The squadron’s main customer was Force 136 (a British organisation which was part of SOE and responsible for the training and arming of guerrilla and sabotage teams and for providing tactical intelligence) whose men were dropped into Malaya and Sumatra.  At Minneriya there were only five hard standings and six taxy tracks giving access to the runway, by disregarding safety regulations it was possible to get the squadron’s sixteen aircraft parked.  In addition to the 160 Liberators a detachment of B-24s from 357 and 8 Squadrons were located at Sigiriya and flown to Minneriya when required for operational flying.  In July the Liberators from 357 were moved to Toto Bay near Trincomalee. 

The major problem related to any operational flight was how to get to the drop zone (DZ) and back without running out of fuel.  The distance covered was often equivalent to a return crossing of the Atlantic with the B-24s remaining airborne for between 22 and 24 hours. 

The ability to get the best out of an aircraft varied between pilots even when the same machine was used.  The Liberator would be flown at pre-determined speeds, heights and engine settings.  The automatic pilot was used much of the time since it increased the performance by 5%, particularly in rough weather. 

The auto-pilot applied instant correction to any deviation of the B-24 thus keeping movement of the control surfaces to a minimum.  Pilots were given detailed instructions on how the various stages of the operation were to be flown.  On the outward trip, when the Liberator carried a lot of fuel, a relatively high speed was maintained to prevent a nose-up attitude that would consume more fuel.  There was insufficient fuel to cater for a lengthy search for the DZ which during the day would be marked by white panels forming a ‘T’ and at night would be lit.  On the return a slow speed gave the lowest consumption.  Nothing could be done to improve oil capacity (at 27 gallons designed for half the distance being flown) and some Liberators were not flown operationally because of their oil consumption.  American technicians from Consolidated visited Minneriya because they believed it was impossible for their four engine bomber to stay in the air for as long as they were doing so.

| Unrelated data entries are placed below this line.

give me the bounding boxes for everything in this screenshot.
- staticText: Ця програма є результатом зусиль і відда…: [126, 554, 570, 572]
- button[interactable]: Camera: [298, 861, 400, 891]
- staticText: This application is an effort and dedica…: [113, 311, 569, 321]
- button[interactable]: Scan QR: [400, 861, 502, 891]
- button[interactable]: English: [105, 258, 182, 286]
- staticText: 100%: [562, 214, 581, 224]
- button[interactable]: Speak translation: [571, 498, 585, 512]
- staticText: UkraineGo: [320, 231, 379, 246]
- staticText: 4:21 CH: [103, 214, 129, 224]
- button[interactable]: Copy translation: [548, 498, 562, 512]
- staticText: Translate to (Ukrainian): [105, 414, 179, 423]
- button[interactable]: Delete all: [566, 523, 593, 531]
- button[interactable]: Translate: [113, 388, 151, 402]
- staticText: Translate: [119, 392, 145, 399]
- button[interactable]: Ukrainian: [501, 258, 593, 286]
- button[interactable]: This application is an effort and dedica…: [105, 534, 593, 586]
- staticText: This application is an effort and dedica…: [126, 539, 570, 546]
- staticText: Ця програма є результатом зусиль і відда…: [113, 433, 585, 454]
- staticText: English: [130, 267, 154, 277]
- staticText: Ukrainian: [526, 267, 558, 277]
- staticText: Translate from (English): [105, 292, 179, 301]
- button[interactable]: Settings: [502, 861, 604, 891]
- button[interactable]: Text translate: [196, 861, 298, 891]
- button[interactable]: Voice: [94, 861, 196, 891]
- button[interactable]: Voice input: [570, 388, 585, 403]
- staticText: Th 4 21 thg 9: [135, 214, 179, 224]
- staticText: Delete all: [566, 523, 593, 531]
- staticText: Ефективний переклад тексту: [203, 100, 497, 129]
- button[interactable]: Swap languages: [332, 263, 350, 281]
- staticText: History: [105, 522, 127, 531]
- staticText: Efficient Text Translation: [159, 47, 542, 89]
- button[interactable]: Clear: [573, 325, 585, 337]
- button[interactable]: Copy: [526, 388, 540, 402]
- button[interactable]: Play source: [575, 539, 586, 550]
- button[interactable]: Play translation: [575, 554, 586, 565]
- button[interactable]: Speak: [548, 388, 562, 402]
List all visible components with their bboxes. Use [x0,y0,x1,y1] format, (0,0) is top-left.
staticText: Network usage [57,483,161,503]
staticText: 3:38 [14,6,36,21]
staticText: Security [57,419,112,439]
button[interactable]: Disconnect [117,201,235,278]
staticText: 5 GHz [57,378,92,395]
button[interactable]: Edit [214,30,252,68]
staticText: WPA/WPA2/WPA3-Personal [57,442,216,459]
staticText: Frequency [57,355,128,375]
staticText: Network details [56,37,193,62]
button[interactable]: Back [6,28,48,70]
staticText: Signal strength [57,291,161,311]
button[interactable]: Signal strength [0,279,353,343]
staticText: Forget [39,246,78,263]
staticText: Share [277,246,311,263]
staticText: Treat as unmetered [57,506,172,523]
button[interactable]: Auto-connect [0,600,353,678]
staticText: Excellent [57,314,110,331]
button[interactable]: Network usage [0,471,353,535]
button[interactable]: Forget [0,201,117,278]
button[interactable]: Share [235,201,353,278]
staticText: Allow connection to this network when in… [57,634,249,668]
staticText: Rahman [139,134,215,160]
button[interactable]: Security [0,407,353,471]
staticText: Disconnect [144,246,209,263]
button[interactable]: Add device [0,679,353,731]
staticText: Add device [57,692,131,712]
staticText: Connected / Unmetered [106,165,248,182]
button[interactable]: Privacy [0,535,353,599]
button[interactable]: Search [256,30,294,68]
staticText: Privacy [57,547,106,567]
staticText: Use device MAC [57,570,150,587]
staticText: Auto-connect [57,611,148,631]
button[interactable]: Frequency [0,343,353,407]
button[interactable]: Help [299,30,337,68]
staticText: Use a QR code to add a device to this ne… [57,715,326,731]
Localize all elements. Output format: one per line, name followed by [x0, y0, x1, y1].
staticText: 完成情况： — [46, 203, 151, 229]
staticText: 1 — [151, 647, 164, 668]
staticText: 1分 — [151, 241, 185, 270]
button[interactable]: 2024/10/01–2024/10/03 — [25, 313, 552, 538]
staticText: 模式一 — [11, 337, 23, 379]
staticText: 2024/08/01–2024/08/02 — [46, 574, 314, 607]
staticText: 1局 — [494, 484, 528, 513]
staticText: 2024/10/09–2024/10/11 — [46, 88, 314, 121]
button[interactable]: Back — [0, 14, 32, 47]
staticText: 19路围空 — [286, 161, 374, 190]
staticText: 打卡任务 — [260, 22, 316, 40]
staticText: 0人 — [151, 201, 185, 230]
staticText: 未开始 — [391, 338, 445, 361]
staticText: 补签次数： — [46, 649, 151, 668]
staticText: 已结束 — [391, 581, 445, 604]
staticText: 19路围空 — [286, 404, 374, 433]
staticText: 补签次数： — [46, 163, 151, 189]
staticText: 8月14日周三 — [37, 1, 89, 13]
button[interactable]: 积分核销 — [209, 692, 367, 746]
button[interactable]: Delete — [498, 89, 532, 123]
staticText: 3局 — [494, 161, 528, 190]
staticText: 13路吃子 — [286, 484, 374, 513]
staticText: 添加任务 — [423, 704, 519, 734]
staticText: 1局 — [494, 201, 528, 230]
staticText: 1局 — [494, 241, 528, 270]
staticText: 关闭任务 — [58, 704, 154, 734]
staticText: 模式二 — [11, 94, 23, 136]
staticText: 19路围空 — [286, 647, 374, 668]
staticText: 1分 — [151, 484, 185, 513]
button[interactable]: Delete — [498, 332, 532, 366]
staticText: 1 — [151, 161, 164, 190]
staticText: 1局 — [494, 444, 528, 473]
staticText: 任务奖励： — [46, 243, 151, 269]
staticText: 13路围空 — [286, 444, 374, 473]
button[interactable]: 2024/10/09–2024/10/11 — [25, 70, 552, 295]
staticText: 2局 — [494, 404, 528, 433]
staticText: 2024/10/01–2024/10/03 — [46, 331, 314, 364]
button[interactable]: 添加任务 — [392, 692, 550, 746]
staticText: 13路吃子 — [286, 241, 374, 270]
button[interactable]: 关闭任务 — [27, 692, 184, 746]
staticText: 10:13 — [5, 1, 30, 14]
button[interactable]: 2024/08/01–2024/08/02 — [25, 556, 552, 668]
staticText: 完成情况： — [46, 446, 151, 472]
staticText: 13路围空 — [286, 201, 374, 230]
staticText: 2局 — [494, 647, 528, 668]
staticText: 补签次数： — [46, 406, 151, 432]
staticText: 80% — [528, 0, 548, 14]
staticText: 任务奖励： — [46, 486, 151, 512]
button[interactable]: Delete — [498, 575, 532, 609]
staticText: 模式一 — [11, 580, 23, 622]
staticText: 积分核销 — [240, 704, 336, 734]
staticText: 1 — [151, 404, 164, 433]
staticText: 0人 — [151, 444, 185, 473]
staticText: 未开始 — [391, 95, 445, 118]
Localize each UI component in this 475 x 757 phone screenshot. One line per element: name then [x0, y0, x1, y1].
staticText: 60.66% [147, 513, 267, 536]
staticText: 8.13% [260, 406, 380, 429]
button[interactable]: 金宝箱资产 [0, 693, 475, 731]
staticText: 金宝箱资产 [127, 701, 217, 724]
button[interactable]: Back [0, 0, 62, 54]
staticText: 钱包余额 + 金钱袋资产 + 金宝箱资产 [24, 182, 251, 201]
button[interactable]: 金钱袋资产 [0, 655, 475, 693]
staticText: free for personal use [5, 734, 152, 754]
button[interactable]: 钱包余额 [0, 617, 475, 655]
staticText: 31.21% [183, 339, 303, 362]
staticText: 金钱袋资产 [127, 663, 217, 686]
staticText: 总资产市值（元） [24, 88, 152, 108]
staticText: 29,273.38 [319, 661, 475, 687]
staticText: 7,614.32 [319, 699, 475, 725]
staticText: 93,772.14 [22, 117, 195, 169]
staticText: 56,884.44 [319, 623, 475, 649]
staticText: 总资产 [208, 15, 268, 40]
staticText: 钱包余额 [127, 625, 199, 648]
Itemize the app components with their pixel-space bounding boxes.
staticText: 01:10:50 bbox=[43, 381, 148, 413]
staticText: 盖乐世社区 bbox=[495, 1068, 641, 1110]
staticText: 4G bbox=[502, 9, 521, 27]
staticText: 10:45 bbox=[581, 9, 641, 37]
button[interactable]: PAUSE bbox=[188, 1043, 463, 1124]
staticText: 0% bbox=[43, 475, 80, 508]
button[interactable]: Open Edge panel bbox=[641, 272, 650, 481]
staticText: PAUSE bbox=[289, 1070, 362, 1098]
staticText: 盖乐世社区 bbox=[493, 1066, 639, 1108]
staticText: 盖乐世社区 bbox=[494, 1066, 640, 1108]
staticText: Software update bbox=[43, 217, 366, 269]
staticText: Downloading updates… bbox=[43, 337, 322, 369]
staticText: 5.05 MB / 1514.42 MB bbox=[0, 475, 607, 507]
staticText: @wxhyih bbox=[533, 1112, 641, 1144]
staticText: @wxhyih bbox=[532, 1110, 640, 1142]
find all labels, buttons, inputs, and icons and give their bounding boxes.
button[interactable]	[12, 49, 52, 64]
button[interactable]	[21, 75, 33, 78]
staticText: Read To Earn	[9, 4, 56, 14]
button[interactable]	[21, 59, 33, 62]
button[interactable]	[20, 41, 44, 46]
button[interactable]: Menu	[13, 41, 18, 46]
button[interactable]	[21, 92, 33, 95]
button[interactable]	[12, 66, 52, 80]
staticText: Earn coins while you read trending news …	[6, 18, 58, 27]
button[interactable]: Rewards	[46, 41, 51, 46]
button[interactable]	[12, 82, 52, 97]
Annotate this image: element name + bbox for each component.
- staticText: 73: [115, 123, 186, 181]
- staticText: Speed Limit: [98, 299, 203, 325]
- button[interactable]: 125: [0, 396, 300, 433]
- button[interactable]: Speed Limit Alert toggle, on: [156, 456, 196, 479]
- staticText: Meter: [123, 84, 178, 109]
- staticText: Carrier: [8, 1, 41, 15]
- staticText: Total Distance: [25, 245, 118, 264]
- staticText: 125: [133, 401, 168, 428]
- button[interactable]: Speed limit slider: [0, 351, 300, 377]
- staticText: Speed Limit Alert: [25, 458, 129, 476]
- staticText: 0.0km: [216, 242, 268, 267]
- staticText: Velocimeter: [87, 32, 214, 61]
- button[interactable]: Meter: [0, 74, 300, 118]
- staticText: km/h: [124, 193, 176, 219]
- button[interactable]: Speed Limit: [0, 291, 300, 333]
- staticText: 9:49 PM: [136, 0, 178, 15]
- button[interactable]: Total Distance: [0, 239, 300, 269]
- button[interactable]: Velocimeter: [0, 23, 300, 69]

A mission would commence with a daylight take-off with the enemy coast being approached soon after dark at a low height.  Approaches to southern Malaya were made down the Malaccan Strait.  Once the coast was crossed height was gained. 

At the DZ, if parachutists (known as ‘Joes’) were to be dropped, a pre-arranged recognition letter was flashed from the ground.  After a check on wind speed and direction at the DZ vicinity the approach was made into wind at a few hundred feet.  Maintaining the correct speed and height as the drop was crucial.  Often the B-24 would have to fly over the shoulder of a hill, glide down into a valley for the drop and then climb up over the hills on the other side of the valley.  The Liberator could not be flown like a dive bomber.  After the drop was made the worst part of the trip began.  The return journey, at a relatively slow speed, with a constant concern over the amount of fuel left, seemed endless.  On the very first day of operations one of the six Liberators that left Minneriya was lost.  No definite information was ever received about the fate of this B-24 or its crew.

A success rate of more than 70% was achieved with bad weather over the DZ and tropical storms over the Malaccan Straits being the main reason for failure.  On the 31th July a Canadian crew were airborne for 24 hours 10 minutes.  Often a crew would only have a two day rest between operational flights.  The B-24’s would take-off with AUW of 66000 pounds. 

After VJ day the flights continued but the supplies dropped were medicine and food for POWs.  At the end of August the Canadians crews were repatriated increasing the work load on the remaining crews.